La Reserva Federal mejora hasta el 6,5% las previsiones de crecimiento de EE UU tras la salida de la pandemia

El banco central evalúa la tasa de inflación subyacente en el 2,4% por el incremento del consumo

Jerome Powell, presidente de la Reserva Federal, en diciembre de 2019 en Washington.
Jerome Powell, presidente de la Reserva Federal, en diciembre de 2019 en Washington.JOSHUA ROBERTS (Reuters)

La Reserva Federal de EEUU (Fed) ha presentado este miércoles sus proyecciones económicas para 2021. Tras meses de cautela, el horizonte de rápida recuperación de la pandemia, gracias al plan de estímulos de 1,9 billones de dólares del presidente Joe Biden y el buen ritmo de la vacunación, ha propiciado un cauto optimismo en la institución, que ha mejorado las previsiones de crecimiento de un país donde el consumo presenta ya un nivel similar al de antes de la pandemia: el PIB se expandirá el 6,5% en 2021. El principal riesgo que se cierne sobre la segunda economía del mundo es ahora la inflación.
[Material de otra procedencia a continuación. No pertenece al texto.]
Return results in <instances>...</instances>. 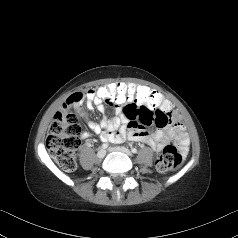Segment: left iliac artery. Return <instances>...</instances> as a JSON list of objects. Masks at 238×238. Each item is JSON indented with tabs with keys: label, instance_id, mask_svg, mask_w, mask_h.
<instances>
[{
	"label": "left iliac artery",
	"instance_id": "1",
	"mask_svg": "<svg viewBox=\"0 0 238 238\" xmlns=\"http://www.w3.org/2000/svg\"><path fill=\"white\" fill-rule=\"evenodd\" d=\"M131 151L136 154L137 153V149L136 148H132Z\"/></svg>",
	"mask_w": 238,
	"mask_h": 238
}]
</instances>
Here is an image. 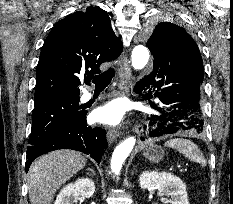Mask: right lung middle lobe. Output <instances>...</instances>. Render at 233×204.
Segmentation results:
<instances>
[{
    "instance_id": "right-lung-middle-lobe-1",
    "label": "right lung middle lobe",
    "mask_w": 233,
    "mask_h": 204,
    "mask_svg": "<svg viewBox=\"0 0 233 204\" xmlns=\"http://www.w3.org/2000/svg\"><path fill=\"white\" fill-rule=\"evenodd\" d=\"M79 100V96H57L34 103L30 146L79 115Z\"/></svg>"
}]
</instances>
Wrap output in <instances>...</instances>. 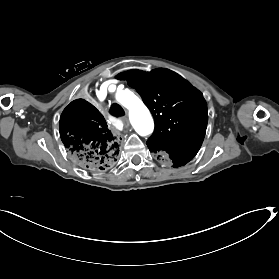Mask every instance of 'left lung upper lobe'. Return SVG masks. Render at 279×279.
<instances>
[{"instance_id":"5c2ea615","label":"left lung upper lobe","mask_w":279,"mask_h":279,"mask_svg":"<svg viewBox=\"0 0 279 279\" xmlns=\"http://www.w3.org/2000/svg\"><path fill=\"white\" fill-rule=\"evenodd\" d=\"M116 78L126 80L137 90L154 117L155 131L147 145L198 152L208 122L206 101L198 89L165 68L150 72L128 70Z\"/></svg>"}]
</instances>
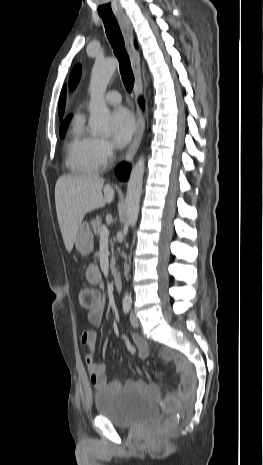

Tras un año con el precio del dinero congelado en torno al 0% y de compra masiva de activos, la principal incógnita consistía en averiguar si la Fed mantenía el piloto automático de la emergencia en la recta de salida de la crisis, o reaccionaba a las señales de estímulo de la economía real, subiendo las tasas de interés y reduciendo la compra de bonos. La incipiente bonanza auguraba en cualquier caso decisiones difíciles que Jerome Powell, presidente de la Fed, despejó al anunciar que los tipos de interés seguirán al mínimo (el tipo de referencia queda en el rango entre el 0% y el 0,25%), aunque el crecimiento y la inflación aumenten a corto plazo.

Frente a las últimas previsiones macroeconómicas de la institución, en diciembre, consistentes en un crecimiento del 4,2% este año, con una inflación subyacente del 1,8% y una tasa de desempleo al 5%, el banco central prevé para este año, además del crecimiento más acusado, una tasa de paro inferior, del 4,5%, y una inflación ligeramente superior (el 2,4%, cuatro décimas por encima de lo que venía sosteniendo Powell desde hace meses), sin cambios en las proyecciones para 2022 y 2023.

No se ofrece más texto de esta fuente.